(Exercise objective)
Return every line in the entries below where the word "member" shows up.

(Records excerpted from a collection)
**********

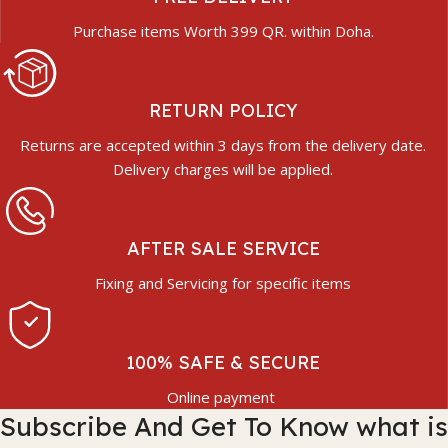
Purchase items Worth 399 QR. within Doha.
RETURN POLICY
Returns are accepted within 3 days from the delivery date.
Delivery charges will be applied.
AFTER SALE SERVICE
Fixing and Servicing for specific items
100% SAFE & SECURE
Online payment
Subscribe And Get To Know what is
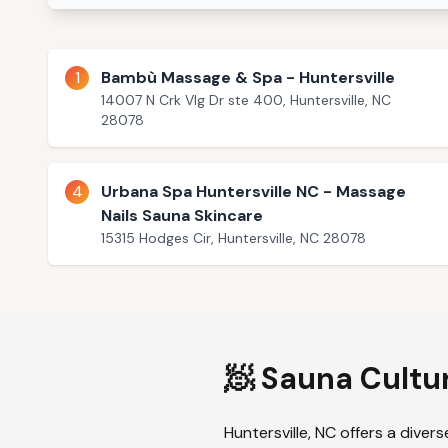
1
Bambù Massage & Spa - Huntersville
14007 N Crk Vlg Dr ste 400, Huntersville, NC
28078
4
Urbana Spa Huntersville NC - Massage
Nails Sauna Skincare
15315 Hodges Cir, Huntersville, NC 28078
🧖 Sauna Cultu
Huntersville
,
NC
offers a divers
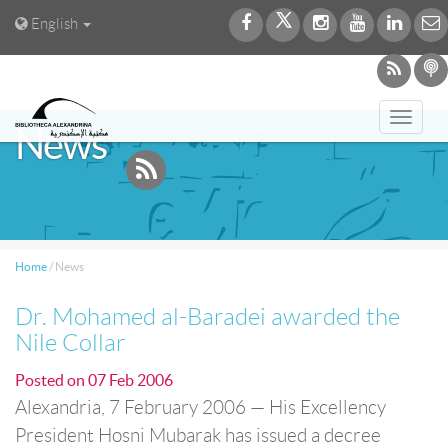
English
Toggl
News
navig
Home
/
News
Dr. Mohamed al-Baradei awarded the
Nile Collar
Posted on
07 Feb 2006
Alexandria, 7 February 2006 — His Excellency
President Hosni Mubarak has issued a decree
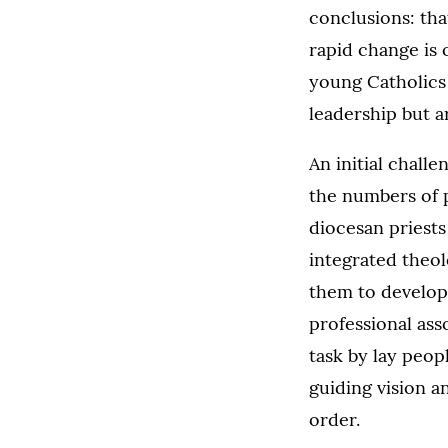
conclusions: that
rapid change is 
young Catholics 
leadership but a
An initial challe
the numbers of p
diocesan priests
integrated theol
them to develop 
professional ass
task by lay peop
guiding vision a
order.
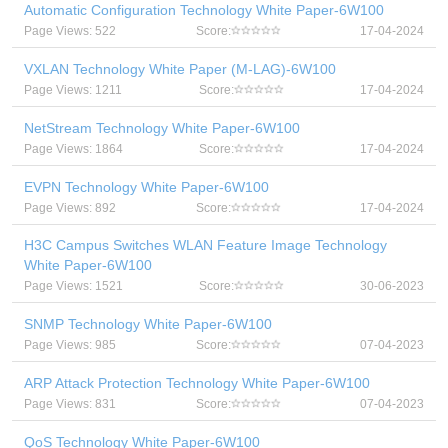
Automatic Configuration Technology White Paper-6W100
Page Views: 522
Score:
17-04-2024
VXLAN Technology White Paper (M-LAG)-6W100
Page Views: 1211
Score:
17-04-2024
NetStream Technology White Paper-6W100
Page Views: 1864
Score:
17-04-2024
EVPN Technology White Paper-6W100
Page Views: 892
Score:
17-04-2024
H3C Campus Switches WLAN Feature Image Technology
White Paper-6W100
Page Views: 1521
Score:
30-06-2023
SNMP Technology White Paper-6W100
Page Views: 985
Score:
07-04-2023
ARP Attack Protection Technology White Paper-6W100
Page Views: 831
Score:
07-04-2023
QoS Technology White Paper-6W100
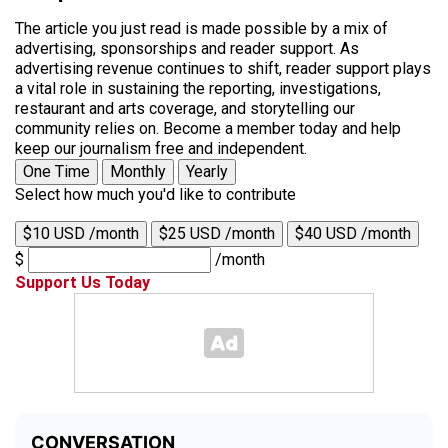
The article you just read is made possible by a mix of
advertising, sponsorships and reader support. As
advertising revenue continues to shift, reader support plays
a vital role in sustaining the reporting, investigations,
restaurant and arts coverage, and storytelling our
community relies on. Become a member today and help
keep our journalism free and independent.
One Time
Monthly
Yearly
Select how much you'd like to contribute
$10 USD /month
$25 USD /month
$40 USD /month
$
/month
Support Us Today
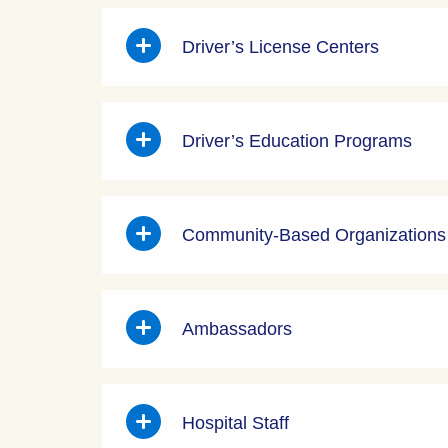
Driver’s License Centers
Driver’s Education Programs
Community-Based Organizations
Ambassadors
Hospital Staff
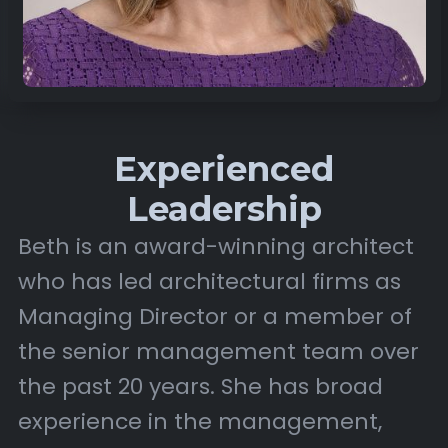
Experienced
Leadership
Beth is an award-winning architect
who has led architectural firms as
Managing Director or a member of
the senior management team over
the past 20 years. She has broad
experience in the management,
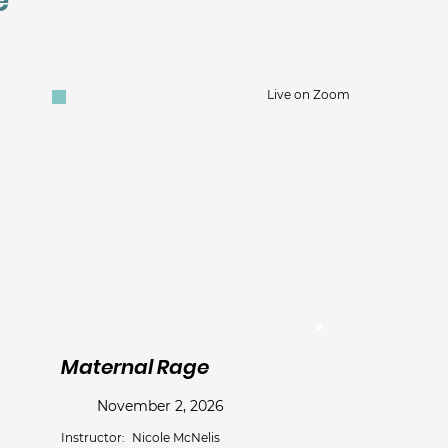
e
Live on Zoom
Maternal Rage
November 2, 2026
Instructor:
Nicole McNelis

**********

(Exercise solution)
community relies on. Become a member today and help
Managing Director or a member of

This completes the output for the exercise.